Burke and Nolan both noted that a common myth, stating that the flu shot causes the flu, making the shot controversial, is completely inaccurate.

“The flu shot cannot give you the flu because there’s no live virus in the vaccine. There’s no chance, no way you’re going to get the flu because of the flu shot.   Sometimes it takes two or so weeks to build immunity.   We’re injecting antibodies and it takes your body about two weeks to respond to those antibodies so if you’re exposed to the flu anytime in those two weeks you’re going to get the flu, but that’s coincidence,” Nolan said.

KSC junior Rachel Perreault was diagnosed with the flu two weeks ago and has finally recovered. She described the illness as “awful.”

“It started with a fever, dizziness, and fatigue for the first half and then turned into a head cold. I was lucky that there was a snowstorm because I had classes canceled for two days. If not for the snow I would be really stressed from being behind,” Perreault said.

Perreault said she had received the flu shot in previous years but opted out this season, ultimately she regretted her decision.

“I didn’t really think about getting the flu shot because it wasn’t made out to be a big deal compared to other years so I didn’t prioritize it. Now I realize that not getting it was irresponsible,” Perreault said.

Many others like Perreault do not prioritize the shot or find it necessary.

Nolan said that even healthy people should get vaccinated not just to protect themselves, but for people around them as well.

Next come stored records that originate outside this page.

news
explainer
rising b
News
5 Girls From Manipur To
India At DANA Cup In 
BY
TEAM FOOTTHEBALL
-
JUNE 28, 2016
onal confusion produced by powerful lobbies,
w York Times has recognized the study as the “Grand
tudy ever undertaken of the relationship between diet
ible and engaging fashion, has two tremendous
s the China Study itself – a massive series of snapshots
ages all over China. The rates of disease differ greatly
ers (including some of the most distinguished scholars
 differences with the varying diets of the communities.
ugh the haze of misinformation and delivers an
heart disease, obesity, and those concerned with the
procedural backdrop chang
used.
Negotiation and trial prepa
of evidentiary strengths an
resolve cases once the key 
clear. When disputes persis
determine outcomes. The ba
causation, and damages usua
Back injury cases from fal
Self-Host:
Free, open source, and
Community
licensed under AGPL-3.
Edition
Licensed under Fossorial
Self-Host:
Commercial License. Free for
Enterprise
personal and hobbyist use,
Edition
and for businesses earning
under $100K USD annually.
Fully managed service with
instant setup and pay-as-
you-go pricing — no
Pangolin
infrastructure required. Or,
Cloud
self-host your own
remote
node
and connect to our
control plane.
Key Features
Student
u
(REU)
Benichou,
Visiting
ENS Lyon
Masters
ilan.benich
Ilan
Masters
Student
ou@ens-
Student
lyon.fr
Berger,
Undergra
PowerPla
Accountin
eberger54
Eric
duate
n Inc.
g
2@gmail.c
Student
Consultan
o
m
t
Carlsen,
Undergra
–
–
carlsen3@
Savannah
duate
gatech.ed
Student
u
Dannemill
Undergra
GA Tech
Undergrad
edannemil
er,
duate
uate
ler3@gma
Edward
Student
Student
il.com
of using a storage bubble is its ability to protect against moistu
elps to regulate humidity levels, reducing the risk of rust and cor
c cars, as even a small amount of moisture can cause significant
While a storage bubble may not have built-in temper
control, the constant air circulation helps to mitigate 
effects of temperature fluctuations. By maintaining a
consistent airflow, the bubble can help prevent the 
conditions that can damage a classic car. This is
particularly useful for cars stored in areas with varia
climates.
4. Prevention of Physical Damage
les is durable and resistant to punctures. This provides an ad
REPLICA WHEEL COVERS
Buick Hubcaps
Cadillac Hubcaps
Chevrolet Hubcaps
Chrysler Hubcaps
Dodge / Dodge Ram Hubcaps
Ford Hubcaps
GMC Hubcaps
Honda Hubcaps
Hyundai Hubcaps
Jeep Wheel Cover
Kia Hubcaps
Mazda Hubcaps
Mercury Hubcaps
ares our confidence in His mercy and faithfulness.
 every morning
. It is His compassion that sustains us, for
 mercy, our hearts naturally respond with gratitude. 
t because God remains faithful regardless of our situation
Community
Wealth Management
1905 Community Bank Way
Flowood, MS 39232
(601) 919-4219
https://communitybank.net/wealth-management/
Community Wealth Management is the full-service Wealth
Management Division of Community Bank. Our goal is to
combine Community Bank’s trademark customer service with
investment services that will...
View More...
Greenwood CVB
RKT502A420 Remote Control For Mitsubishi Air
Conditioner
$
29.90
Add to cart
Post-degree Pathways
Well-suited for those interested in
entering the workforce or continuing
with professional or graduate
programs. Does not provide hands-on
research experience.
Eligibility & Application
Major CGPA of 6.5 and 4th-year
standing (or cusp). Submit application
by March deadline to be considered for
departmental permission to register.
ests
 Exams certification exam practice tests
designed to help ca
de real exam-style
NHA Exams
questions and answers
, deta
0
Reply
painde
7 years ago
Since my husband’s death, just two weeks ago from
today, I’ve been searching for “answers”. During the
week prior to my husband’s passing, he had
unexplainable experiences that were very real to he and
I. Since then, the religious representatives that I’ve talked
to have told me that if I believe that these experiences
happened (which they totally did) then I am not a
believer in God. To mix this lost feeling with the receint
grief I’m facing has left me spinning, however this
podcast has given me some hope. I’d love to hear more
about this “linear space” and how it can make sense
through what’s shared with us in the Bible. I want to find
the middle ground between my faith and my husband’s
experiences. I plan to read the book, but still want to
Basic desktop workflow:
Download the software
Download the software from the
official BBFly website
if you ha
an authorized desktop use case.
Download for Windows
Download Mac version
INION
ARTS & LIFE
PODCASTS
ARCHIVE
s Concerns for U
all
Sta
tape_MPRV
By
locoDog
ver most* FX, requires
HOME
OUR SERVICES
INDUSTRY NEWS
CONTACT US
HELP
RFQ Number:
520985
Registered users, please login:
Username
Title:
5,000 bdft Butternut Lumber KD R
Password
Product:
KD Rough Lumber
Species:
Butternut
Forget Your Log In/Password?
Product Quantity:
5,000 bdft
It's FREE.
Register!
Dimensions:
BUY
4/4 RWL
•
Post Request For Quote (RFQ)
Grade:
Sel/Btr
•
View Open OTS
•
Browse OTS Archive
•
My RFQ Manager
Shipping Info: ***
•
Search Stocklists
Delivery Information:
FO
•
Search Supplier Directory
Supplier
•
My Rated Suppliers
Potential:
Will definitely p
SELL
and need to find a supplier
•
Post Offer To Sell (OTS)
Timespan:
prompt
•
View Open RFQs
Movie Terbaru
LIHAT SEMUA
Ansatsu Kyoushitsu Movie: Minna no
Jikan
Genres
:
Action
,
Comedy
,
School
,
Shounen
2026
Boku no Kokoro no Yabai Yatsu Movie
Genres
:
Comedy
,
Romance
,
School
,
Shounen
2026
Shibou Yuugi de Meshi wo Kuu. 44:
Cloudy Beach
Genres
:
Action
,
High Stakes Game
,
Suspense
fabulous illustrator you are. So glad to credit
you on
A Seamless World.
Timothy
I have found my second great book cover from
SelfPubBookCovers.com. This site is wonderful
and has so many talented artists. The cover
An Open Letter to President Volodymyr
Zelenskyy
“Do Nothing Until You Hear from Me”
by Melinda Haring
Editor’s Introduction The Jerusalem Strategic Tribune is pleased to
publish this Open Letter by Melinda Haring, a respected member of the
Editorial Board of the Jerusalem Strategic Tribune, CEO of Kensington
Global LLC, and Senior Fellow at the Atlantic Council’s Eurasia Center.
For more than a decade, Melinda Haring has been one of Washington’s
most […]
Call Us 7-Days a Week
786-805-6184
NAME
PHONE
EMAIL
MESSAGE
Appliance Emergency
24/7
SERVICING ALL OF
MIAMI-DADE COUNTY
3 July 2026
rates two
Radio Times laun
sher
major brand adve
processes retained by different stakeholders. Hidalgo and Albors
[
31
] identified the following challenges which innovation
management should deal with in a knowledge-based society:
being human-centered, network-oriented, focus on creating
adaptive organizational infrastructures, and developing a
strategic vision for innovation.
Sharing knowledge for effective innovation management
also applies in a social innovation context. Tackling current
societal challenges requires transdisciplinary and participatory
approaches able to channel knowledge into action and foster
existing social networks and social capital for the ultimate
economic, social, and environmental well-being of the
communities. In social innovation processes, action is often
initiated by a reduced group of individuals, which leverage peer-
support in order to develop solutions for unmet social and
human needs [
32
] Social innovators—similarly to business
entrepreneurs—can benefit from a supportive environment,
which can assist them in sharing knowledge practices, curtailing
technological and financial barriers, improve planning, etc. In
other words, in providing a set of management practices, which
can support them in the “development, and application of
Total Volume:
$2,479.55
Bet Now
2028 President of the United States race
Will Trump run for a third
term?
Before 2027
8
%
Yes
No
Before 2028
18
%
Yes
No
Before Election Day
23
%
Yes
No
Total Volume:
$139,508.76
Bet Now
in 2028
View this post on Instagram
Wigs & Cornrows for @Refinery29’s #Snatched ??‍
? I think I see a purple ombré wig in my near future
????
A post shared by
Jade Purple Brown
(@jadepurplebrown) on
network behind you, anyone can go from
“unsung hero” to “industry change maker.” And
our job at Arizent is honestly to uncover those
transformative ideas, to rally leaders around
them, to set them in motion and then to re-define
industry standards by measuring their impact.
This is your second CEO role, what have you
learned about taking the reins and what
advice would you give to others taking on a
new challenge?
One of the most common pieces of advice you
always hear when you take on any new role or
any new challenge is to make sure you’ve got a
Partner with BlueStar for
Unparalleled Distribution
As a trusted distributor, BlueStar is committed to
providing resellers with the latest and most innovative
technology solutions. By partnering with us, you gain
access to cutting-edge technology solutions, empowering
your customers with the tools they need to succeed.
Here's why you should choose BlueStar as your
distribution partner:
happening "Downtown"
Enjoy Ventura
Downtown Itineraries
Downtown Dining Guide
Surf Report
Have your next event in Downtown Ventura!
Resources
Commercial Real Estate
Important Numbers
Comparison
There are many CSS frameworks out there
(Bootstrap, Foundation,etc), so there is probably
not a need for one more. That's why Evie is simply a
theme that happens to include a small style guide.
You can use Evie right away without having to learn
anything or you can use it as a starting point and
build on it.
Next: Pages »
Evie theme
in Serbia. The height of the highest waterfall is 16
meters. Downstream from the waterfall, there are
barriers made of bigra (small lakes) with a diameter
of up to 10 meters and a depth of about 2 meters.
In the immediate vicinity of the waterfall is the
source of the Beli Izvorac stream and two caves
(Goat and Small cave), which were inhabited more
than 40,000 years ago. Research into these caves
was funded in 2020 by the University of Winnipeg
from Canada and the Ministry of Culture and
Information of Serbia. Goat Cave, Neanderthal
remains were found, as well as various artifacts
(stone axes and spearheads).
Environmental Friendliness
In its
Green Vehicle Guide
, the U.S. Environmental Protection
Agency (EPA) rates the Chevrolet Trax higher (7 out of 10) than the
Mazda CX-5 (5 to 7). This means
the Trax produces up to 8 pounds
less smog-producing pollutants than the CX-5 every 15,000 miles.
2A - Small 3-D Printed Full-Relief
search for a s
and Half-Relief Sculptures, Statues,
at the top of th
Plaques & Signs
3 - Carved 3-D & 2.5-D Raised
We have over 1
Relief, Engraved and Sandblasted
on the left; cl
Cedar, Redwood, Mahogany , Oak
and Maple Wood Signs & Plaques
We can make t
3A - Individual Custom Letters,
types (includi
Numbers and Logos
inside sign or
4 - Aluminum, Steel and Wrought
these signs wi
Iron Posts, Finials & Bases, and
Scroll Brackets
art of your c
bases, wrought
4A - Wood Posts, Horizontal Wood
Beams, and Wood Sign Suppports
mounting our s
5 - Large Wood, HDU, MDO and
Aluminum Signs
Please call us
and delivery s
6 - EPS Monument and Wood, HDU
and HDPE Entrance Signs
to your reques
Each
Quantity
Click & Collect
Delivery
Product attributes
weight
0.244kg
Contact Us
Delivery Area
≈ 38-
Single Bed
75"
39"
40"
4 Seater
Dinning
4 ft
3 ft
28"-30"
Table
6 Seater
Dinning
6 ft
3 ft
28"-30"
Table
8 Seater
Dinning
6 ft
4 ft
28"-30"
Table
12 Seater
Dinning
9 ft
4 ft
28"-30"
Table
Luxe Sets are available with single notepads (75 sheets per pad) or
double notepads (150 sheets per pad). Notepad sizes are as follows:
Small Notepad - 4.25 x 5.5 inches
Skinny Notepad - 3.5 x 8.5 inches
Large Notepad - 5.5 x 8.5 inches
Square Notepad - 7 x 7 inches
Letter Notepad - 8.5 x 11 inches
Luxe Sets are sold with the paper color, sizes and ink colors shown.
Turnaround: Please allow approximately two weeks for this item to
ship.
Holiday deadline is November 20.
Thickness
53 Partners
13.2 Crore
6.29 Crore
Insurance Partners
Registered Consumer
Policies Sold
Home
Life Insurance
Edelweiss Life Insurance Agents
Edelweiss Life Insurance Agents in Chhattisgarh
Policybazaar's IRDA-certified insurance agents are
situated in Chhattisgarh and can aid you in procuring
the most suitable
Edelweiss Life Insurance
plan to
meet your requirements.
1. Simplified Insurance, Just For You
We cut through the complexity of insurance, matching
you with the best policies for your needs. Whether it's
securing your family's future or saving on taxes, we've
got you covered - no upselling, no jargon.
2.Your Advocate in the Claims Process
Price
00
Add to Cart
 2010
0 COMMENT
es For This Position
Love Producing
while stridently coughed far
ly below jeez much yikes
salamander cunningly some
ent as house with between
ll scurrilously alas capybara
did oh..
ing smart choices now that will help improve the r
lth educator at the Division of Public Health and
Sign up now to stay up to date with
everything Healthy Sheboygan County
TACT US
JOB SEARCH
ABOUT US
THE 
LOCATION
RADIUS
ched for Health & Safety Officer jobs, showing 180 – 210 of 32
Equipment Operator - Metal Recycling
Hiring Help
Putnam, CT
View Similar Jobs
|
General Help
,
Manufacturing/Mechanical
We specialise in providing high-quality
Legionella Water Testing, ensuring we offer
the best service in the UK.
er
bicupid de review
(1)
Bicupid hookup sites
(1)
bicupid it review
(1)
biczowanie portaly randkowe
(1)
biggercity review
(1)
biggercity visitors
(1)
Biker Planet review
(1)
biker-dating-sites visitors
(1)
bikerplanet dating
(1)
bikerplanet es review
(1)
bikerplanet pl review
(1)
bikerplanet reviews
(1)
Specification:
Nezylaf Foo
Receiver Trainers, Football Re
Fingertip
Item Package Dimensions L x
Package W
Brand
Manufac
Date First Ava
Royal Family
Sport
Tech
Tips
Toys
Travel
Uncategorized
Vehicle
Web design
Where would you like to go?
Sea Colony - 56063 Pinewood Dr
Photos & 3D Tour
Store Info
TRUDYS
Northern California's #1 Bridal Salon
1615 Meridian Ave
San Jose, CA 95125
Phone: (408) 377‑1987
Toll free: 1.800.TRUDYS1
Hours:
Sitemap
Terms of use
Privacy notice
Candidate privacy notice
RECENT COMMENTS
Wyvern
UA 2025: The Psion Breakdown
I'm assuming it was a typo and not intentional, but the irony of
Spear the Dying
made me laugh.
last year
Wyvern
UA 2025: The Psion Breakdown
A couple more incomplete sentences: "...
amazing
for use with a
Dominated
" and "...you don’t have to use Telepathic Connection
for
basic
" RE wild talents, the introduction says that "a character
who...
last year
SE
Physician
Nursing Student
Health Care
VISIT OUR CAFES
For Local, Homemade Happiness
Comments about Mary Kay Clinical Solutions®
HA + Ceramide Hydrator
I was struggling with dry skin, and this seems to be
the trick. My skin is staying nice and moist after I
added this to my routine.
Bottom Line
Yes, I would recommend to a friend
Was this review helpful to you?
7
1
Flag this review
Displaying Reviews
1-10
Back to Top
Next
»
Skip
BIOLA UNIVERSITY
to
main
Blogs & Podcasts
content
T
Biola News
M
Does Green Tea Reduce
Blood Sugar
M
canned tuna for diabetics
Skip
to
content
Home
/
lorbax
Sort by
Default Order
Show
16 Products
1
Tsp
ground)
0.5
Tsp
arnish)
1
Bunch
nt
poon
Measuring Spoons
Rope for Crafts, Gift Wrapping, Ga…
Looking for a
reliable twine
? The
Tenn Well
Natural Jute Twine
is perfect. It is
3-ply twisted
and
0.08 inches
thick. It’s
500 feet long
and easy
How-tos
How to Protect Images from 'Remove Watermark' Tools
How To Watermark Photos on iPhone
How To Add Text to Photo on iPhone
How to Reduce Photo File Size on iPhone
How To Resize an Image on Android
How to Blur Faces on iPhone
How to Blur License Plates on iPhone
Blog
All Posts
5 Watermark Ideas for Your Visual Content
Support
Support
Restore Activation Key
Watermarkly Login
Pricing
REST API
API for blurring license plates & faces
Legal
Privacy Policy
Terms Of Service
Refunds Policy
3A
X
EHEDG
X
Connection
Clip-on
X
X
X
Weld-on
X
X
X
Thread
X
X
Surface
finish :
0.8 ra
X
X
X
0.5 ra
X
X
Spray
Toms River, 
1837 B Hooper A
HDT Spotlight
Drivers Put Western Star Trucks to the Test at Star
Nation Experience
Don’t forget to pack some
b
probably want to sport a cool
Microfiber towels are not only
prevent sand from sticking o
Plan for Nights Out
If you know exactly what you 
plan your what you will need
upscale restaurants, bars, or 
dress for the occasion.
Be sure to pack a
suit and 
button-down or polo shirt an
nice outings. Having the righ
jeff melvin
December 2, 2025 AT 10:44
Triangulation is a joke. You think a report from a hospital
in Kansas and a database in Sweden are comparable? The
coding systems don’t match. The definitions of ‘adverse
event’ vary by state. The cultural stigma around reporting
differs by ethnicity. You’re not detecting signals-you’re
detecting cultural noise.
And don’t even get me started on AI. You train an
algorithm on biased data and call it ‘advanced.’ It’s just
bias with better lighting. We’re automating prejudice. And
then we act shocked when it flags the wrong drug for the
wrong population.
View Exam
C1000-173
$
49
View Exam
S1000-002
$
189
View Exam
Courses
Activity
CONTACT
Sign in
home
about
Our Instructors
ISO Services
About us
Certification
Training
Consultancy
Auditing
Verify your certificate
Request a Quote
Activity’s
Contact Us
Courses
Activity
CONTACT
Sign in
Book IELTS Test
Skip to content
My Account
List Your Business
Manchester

“What we’re really hoping for with the flu shot is that you’re going to prevent your classmates and people with whom you work and people with whom you see in the community from getting sick.  People who have rheumatoid arthritis and people who have cancer and people who have other chronic illnesses are at great risk of morbidity (a diseased state) and mortality from the flu and the more of us that who get the flu shot decreases chances of them getting the flu. So even if you’re healthy we still want you to get the flu shot to help protect the people with whom you love in your life and others,” Nolan said.

Burke said the end of flu season is near and it should definitely be on the way out by the time spring break rolls around.

Burke urged anyone who is considering getting the shot to do so. The health center is no longer administering flu shots, but students can contact local pharmacies, which still have the shot available, according to Burke.